FATCA implementation will be challenging for investment funds given the fact that the current model of the investment fund industry is based on the premise that various operators and agents make U.S. investments via non-U.S. funds. The current FATCA implementation proposals operate on a different premise whereby the FFI that is holding the U.S. investments maintains all of the information necessary, on a stand-alone basis, to comply with the FATCA requirements.

Such a discrepancy in the fundamental premises of the models presents a challenge because the industry does not have the necessary experience in taking responsibility for operational tax matters required by FATCA (such as withholding taxes and individual tax reporting). As a result, fund managers are going to need to adapt their processes to ensure that relevant information is being collected at the onset for all new clients and that the investment fund's systems are able to capture and store information in a manner which can be used to comply with FATCA requirements.

It is common practice for an FFI to outsource some if not all of its asset custody, compliance and regulatory functions, transfer agency services and/or distribution. For this reason, FFIs should look towards implementing a FATCA task force headed by a FATCA officer who can coordinate and ensure that all relevant operators and agents working with the FFI are in compliance with FATCA. It is important that the FFI take the lead on compliance since FATCA compliance failure on behalf of an agent or operator can be construed as failure by the FFI itself.

Fund managers should contact legal and tax counsel as soon as possible to ensure that they begin compliance with FATCA at the earliest possible opportunity. Otherwise, the fund managers' offshore funds could be subject to significant withholding on payments from U.S. entities.

Additional FACTA Provisions

In addition to the withholding and disclosure regime, FATCA includes other provisions geared toward improving tax compliance on issues related to foreign accounts. Certain U.S. taxpayers holding specified foreign financial assets with an aggregate value exceeding $50,000 will report information about those assets on the new Form 8938, which must be attached to the taxpayer's annual income-tax return.

The Form 8938 supplements current Report of Foreign Bank and Financial Accounts ("FBAR") requirements. If an individual fails to comply with this specific reporting requirement, there are penalties ranging from $10,000 to $50,000. FATCA also extends the statute of limitations to three years after the taxpayer files Form 8938 for an individual who fails to report income from foreign assets (the extended three year statute applies to the taxpayer's entire return, not just to foreign assets).

Conclusion

With the implementation of FATCA, the IRS will possess much more information about U.S. account holders than it has ever received. The enhanced penalties and extended statute of limitation will lead to the eventual diminishment of bank secrecy for Americans worldwide and the enforcement of the foreign accounts arena for years to come.

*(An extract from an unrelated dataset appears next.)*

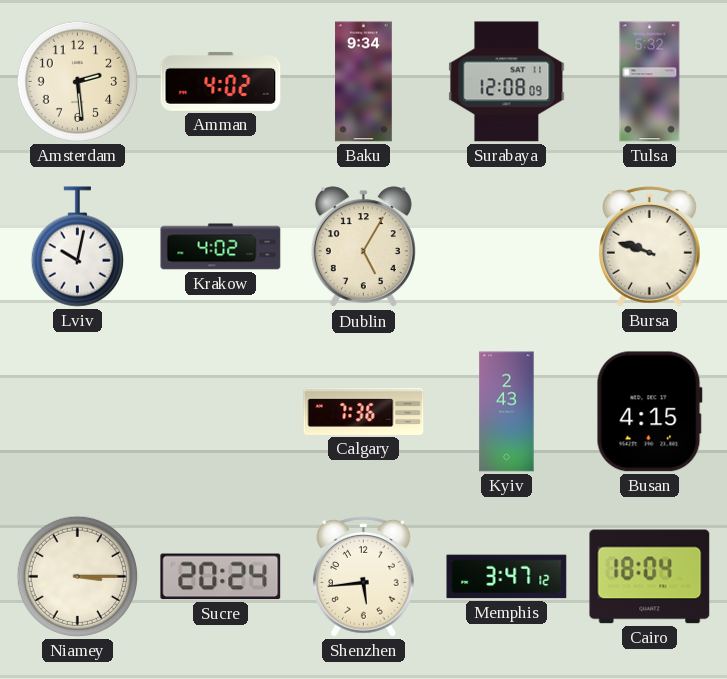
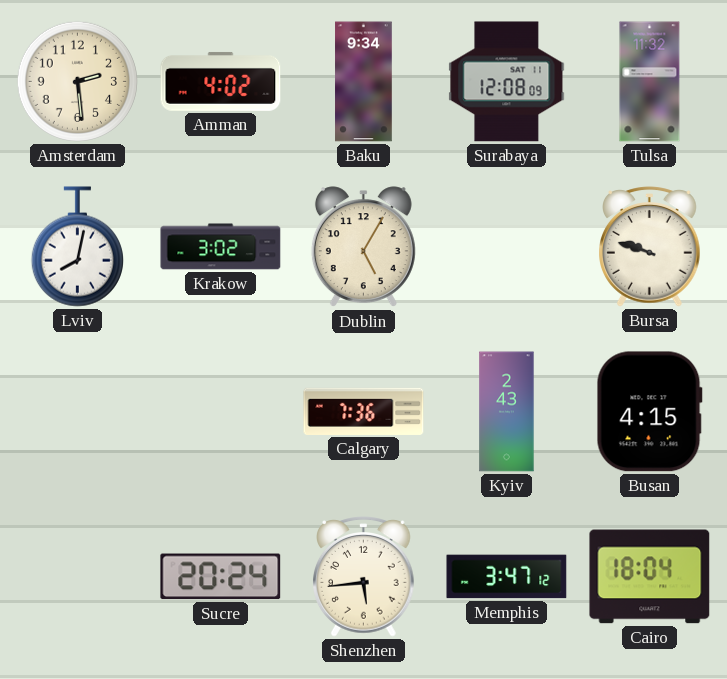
Tulsa: 5:32 -> 11:32
Lviv: 10:02 -> 8:02
Krakow: 4:02 -> 3:02
Niamey: 3:15 -> none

Currently, Americans around the world are beginning to receive letters from their non-U.S. banks requesting information, and are being requested to file a Form W-9, Request for Taxpayer Identification Number and Certification, which provides the account holder's social security number. If the taxpayer does not file a W-9, then they may be asked to close their account and take their money elsewhere.

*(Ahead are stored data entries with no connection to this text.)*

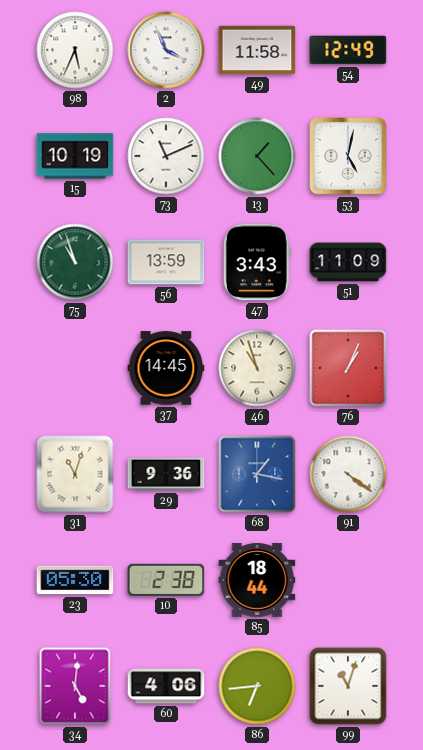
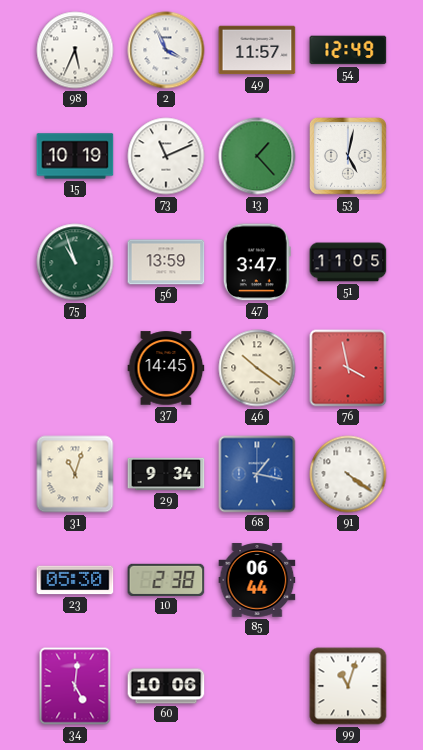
49: 11:58 -> 11:57
47: 3:43 -> 3:47
51: 11:09 -> 11:05
46: 10:57 -> 10:21
76: 1:04 -> 3:58
29: 9:36 -> 9:34
85: 18:44 -> 06:44
60: 4:06 -> 10:06
86: 6:44 -> none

With the passage of time, it is expected that FACTA will allow the IRS to easily match tax information received from various disclosure requirements and the required tax filings. With the information gathered through FACTA compliance the IRS will be able to easily compare data received from FFIs about their U.S. account holders against tax returns that may or may not have a Form 8938. If the taxpayer has not complied for a multiyear period, then he or she could be at serious risk for civil examination or criminal investigation.

The content of this article is intended to provide a general guide to the subject matter. Specialist advice should be sought about your specific circumstances.